Мировая политика и глобальная экономика

Теоретическая значимость резкого исчезновения фактора рациональности применения военной силы и связанной с этим эрозии международной системы огромна. Связано это с тем, что, как писал в 1979 г. Кеннет Уолтц, «теория имеет дело с целостными автономными сферами. Поскольку внешняя политика диктуется как внешними, так и внутренними факторами, она не может рассматриваться в качестве автономной сферы и, стало быть, мы не должны стремиться к ее теоретическому осмыслению». Уход «целостной автономной системы» (международных отношений) в историю ставит перед учеными и использующими плоды их трудов политиками новые, гораздо более сложные вопросы.

Наиболее важным последствием эрозии системы международных отношений в ее традиционном понимании становится снижение влияния внешних факторов — системных требований. Они выступают в качестве независимой переменной, определяющей внешнеполитическое поведение государств не в меньшей, если не в большей, степени, чем их собственные ресурсы и возможности. Уолтц писал: «Теория международной политики может сказать нам, какое давление на государства оказывает структура международной системы, и какие возможности она им предоставляет, но она не может сказать нам, как единицы (государства. — Авт.) будут отвечать на это давление и пользоваться открывающимися возможностями».

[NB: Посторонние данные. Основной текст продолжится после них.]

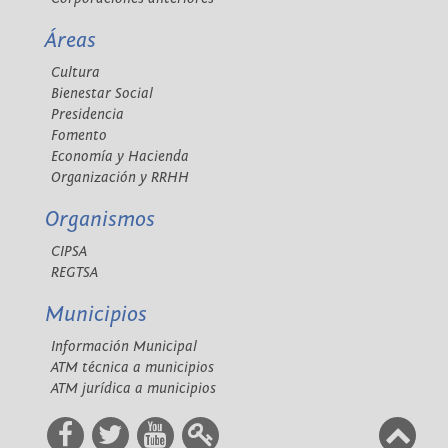
Áreas
Cultura
Bienestar Social
Presidencia
Fomento
Economía y Hacienda
Organización y RRHH
Organismos
CIPSA
REGTSA
Municipios
Información Municipal
ATM técnica a municipios
ATM jurídica a municipios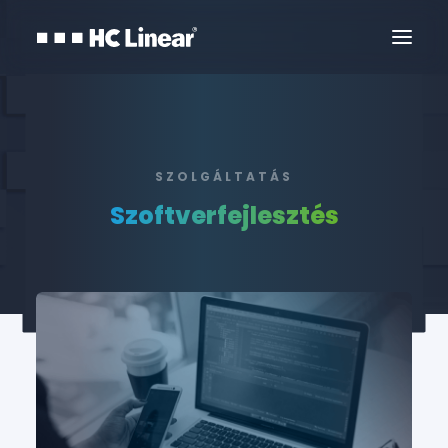
SZOLGÁLTATÁS
Szoftverfejlesztés
Kapcsolat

Означает ли качественное снижение значения внешней независимой переменной то, что решающей становится роль внутренних факторов — политической организации, идеологии, национального характера и социально-экономической структуры общества? Если это так, то нам стоит ожидать торжества старой либеральной идеи о производности внешней политики от внутриполитического устройства, упрощенным и емким выражением которой стал тезис о том, что «демократии не воюют друг с другом». Если нет, что более вероятно, нам придется иметь дело с принципиально новыми категориями осмысления мотивов внешнеполитических решений и действий.

К числу таких категорий американский исследователь Гидеон Роуз относит влияние изменений относительной силы государства на формирование и развитие других факторов, формирующих его внешнюю политику. Другими словами, насколько значима связь между объективными возможностями и их субъективной оценкой лидерами и что определяет увеличение или уменьшение силы государства. Все эти сюжеты находятся на стыке политической науки, социологии и экономики. И наибольший интерес представляет то, что одна из этих сфер — экономика в ее глобальном измерении — приобретает все более экстернальный характер. И может быть, даже начинает играть роль внешней переменной, замещая собой старую силовую структуру международных отношений.